DEZ POEMAS - LÁ ONDE ESTÁ TÃO
BRILHANTE EM MIM - Eu
quero fazer parte deste mundo \ Eu quero dormir profundamente\ Eu quero
continuar vivendo\ Alma tranquila coração sereno\ O verme está na fruta\ Desde
o início dos tempos\ A verdade da humanidade está em outro lugar\ Aqui talvez\ Escrito
na pele\ Como se a vida preferisse\ Apenas uma única cor\ Em um mundo tão
diverso\ A pigmentação da pele\ Requer uma compreensão\ Isso continuamente
escapa\ Acontece na sua cabeça\ A ameaça\ Como uma árvore em chamas\ Florescendo
na sombra da mente. NOVE POEMAS – I - Sonho o poema de um mar sem fronteiras \ danço
na pele uma música acolhedora \ primeiro chão para qualquer lar \ enquanto as
mãos da abundância as almas corpulentas \ tecem seu arame farpado \ Não sei se
vivemos juntos \ numa encruzilhada de distribuição igualitária\ aqui esqueça a
alquimia dos sonhos \ o sentido de uma mistura essencial. II - Olhe para os
matizes e contornos desta terra para você que parte, \ o nome de cada peregrino
que se move \ para o duro vale da vida \ não está mais gravado no topo da
montanha\ quem gosta de quebrar a pedra \ sempre se reuniu de madrugada \ no
rodeio dos feiticeiros \ que mergulham a mão no fogo \ porque ninguém remodela \
mil vezes os mesmos princípios \ sem sacrificar o melhor da alma \ num cesto de
interesses provisórios \ distribuídos por aqueles \ que prometem manter o vento
sob controle.

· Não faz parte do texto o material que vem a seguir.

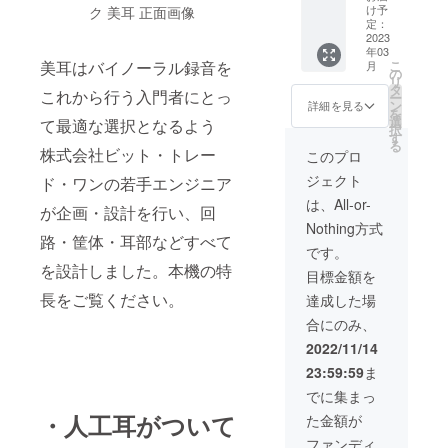
1式をお
※ 送
け予
ク 美耳 正面画像
送りい
料・消
定：
たしま
2023
費税込
年03
す。
みの価
こ
美耳はバイノーラル録音を
月
【内容
格とな
の
リ
物】 ・
りま
タ
これから行う入門者にとっ
ー
美耳本
す。
ン
詳細を見る
を
体 ・
選
て最適な選択となるよう
択
RCA-
す
る
Phone
株式会社ビット・トレー
このプロ
端子
ジェクト
ド・ワンの若手エンジニア
6.3mm
ケーブ
は、All-or-
が企画・設計を行い、回
ル(約
Nothing方式
1.5m)
路・筐体・耳部などすべて
・三脚
です。
ネジア
を設計しました。本機の特
目標金額を
ダプタ
※ 送
長をご覧ください。
達成した場
料・消
合にのみ、
費税込
みの価
2022/11/14
格とな
23:59:59
ま
りま
す。
でに集まっ
・人工耳がついて
た金額が
ファンディ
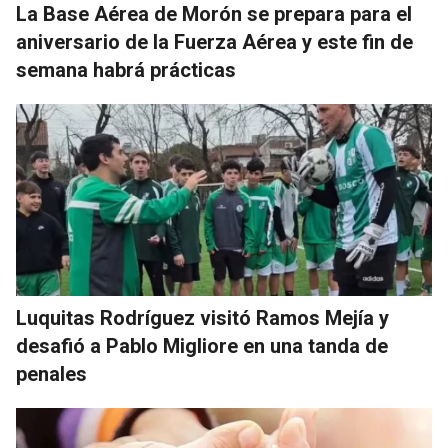
La Base Aérea de Morón se prepara para el
aniversario de la Fuerza Aérea y este fin de
semana habrá prácticas
Luquitas Rodríguez visitó Ramos Mejía y
desafió a Pablo Migliore en una tanda de
penales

III - E o vento sobe e o tempo esculpe \ um redemoinho que revela
que sobe \ e desce os degraus do templo de areia \ como se os doze trabalhos de
Hércules \ outrora um fato \ fossem apenas uma história de ninar para as
pessoas \ depois de um árduo dia de esperança. IV - Mas devo-te toda a história
\ desde a primeira sílaba da madrugada \ até ao centro desta espiral violenta \
que nos chama\ a história havia se lançado em sua \ corrida louca \ e, como
acontece com uma brincadeira de criança, \ o bem e o mal estavam colegas de
escola \ brincando de esconde-esconde, brincando de amarelinha, \ praticando
com as palavras e armas dos fortes \ em um celeiro tranquilo \ onde o riso era
desencorajado. V - Ontem foi um gato preto\ hoje um cavaleiro branco\ depois
uma Mercedes preta com aquela primeira pedra O mal inaugura\ seu reino
subterrâneo \ entre o branco e o preto \ só o solo onde o homem caça o homem \ exala
o cheiro do tapete vermelho. VI - Há cabeças grossas \ adormecidas nos
corredores do poder \ assinando uma edição da história \ que traça seu círculo \
em torno do mesmo umbigo, \ como se ninguém \ exceto os inquilinos do Palácio, \
pudesse nascer sob o olhar do sol. VII - Eles contaram histórias de pessoas \ inocentes
em todos os sentidos \ que, à primeira luz do dia, teriam permissão \ para
sustentar as folhas das palmeiras sobre a esperança.\ aqui a preguiça assume-se
como a lei \ descansando nas redes dos escritórios \ esparramados nas salas de
espera \ lá onde o trabalho outrora inspirou a Lei. VIII - Meu Deus, livra-nos
das hienas \ das cabeças morenas desses vândalos dos sonhos \ porque a educação
não é uma armadilha \ inventada por peregrinos que chegam \ para quebrar os
alicerces \ tenho certeza agora que ela trança \ a grandeza da alma à auréola
da sinceridade \ o acoplamento fundacional que nos une \ em torno da fonte da
Bondade. IX - Como posso lhe dizer que o dia \ cai \ sob a chuva de lágrimas \ porque
o mandado emitido \ dos picos do poder \ carece de termos de reconciliação? \ amanhã
o futuro tem encontro marcado com a madrugada \ e não sei que enfant terrível \
assustado com a claridade da aurora \ aproveitará para atirar a primeira pedra \
no fosso que circunscreve o poder.
Poemas da escritora, ensaísta e filósofa marfinense Tanella Boni.